:: Raw data ::

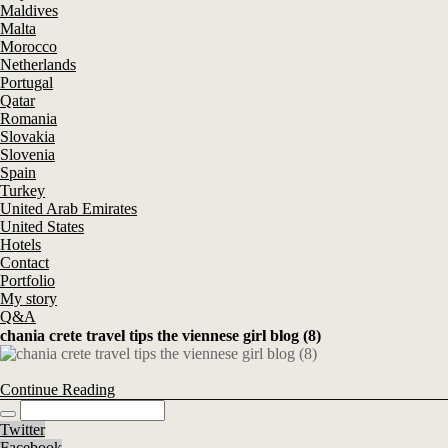
Maldives
Malta
Morocco
Netherlands
Portugal
Qatar
Romania
Slovakia
Slovenia
Spain
Turkey
United Arab Emirates
United States
Hotels
Contact
Portfolio
My story
Q&A
chania crete travel tips the viennese girl blog (8)
Continue Reading
Twitter
Facebook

:::

Go through the entries above and print each one exactly, minus the pictures.

§ Answer area
Maldives
Malta
Morocco
Netherlands
Portugal
Qatar
Romania
Slovakia
Slovenia
Spain
Turkey
United Arab Emirates
United States
Hotels
Contact
Portfolio
My story
Q&A
chania crete travel tips the viennese girl blog (8)
Continue Reading
Twitter
Facebook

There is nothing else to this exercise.